Anständig essen


Anständig essen von Karen Duve

Zusammenfassung:

Lebt es noch oder iss du es schon? Ein Selbstversuch. 
Karen Duve gehörte nicht eben zur Gesundheitsfraktion. Bratwürstchen und Gummibären wanderten genauso in ihren Einkaufswagen wie Schokolade und Curryketchup in 1-Liter Plastikflaschen. Doch dann zog sie mit jemanden zusammen der schnell den Spitznamen Jiminy Grille erhielt - nach dem personifizierten Gewissen der Holzpuppe Pinocchio. Denn Jiminy schrie auf, wenn Karen Duve nach der "Grillhähnchenpfanne für 2,99" griff. Und Duve musste einräumen, dass das Leben der "Grillhähnchenpfanne" vor ihrer Schockfrostung wohl eher unerfreulich gewesen war. So stellten sich vor der Tiefkühltruhe schnell grundlegende Fragen: Darf man Tiere eigentlich essen? Und wenn Tiere nicht, warum dann Pflanzen? Wo beginnt die menschliche Empathie, und warum? Was sind wir bereit aus Rücksicht auf die Mitlebewesen zu opfern?

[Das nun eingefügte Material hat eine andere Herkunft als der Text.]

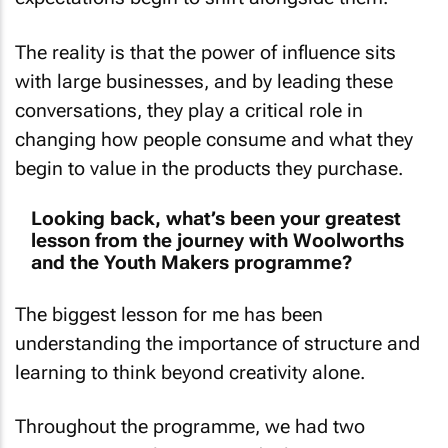
The reality is that the power of influence sits
with large businesses, and by leading these
conversations, they play a critical role in
changing how people consume and what they
begin to value in the products they purchase.
Looking back, what’s been your greatest
lesson from the journey with Woolworths
and the Youth Makers programme?
The biggest lesson for me has been
understanding the importance of structure and
learning to think beyond creativity alone.
Throughout the programme, we had two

Oder können wir sogar einen persönlichen Gewinn daraus ziehen, unsere Gewohnheiten zu ändern?
So beginnt ein Selbstversucht, in dem Duve jeweils zwei Monate lang eine neue Ernährungsweise testet: Zuerst nur Bio, dann vegetarisch, vegan und schliesslich auch frutarisch.

Rezension:
Gleichzeitig rührte es mich, dass ein Mensch so viele Einschränkungen und Komplikationen ertrug, um Pflanzen und Tiere zu schonen, und dafür auch noch den Hohn der restlichen Menschheit in Kauf nahm. 
Dieses Buch gehört zu der Sorte, die mir meine Mutter vor ein paar Jahren empfohlen hat; es war nämlich das Buch, welches sie dazu bewogen hat, Vegetarier zu werden. Da ich mich mit 9 oder so schon dazu entschieden hatte, kein Fleisch mehr zu essen (ich kann mich ehrlich gesagt einfach nicht mehr daran erinnern, wann genau ich angefangen habe, vegetarisch zu sein, es ist zu lange her, ausserdem hatte ich zunächst noch eine Phase, in der ich Fisch gegessen habe, weil ich "jung und dumm" war, oder so, und dann hat man mir nochmal erst später mitgeteilt, was es mit Gelatine auf sich hat, also könnte man wohl auch sagen, dass ich erst mit 12 oder so wahrhaft vegetarisch war, aber das ist mir jetzt alles zu kompliziert, man soll sich selber aussuchen, wie man mein junges ich betrachten will) und beinahe unsere ganze Familie mittlerweile vegan lebt könnte man zwar meinen, dass dieses Buch lesen eine Zeitverschwendung war (zumindest sieht es meine kleine Schwester so), aber tatsächlich war es ziemlich interessant.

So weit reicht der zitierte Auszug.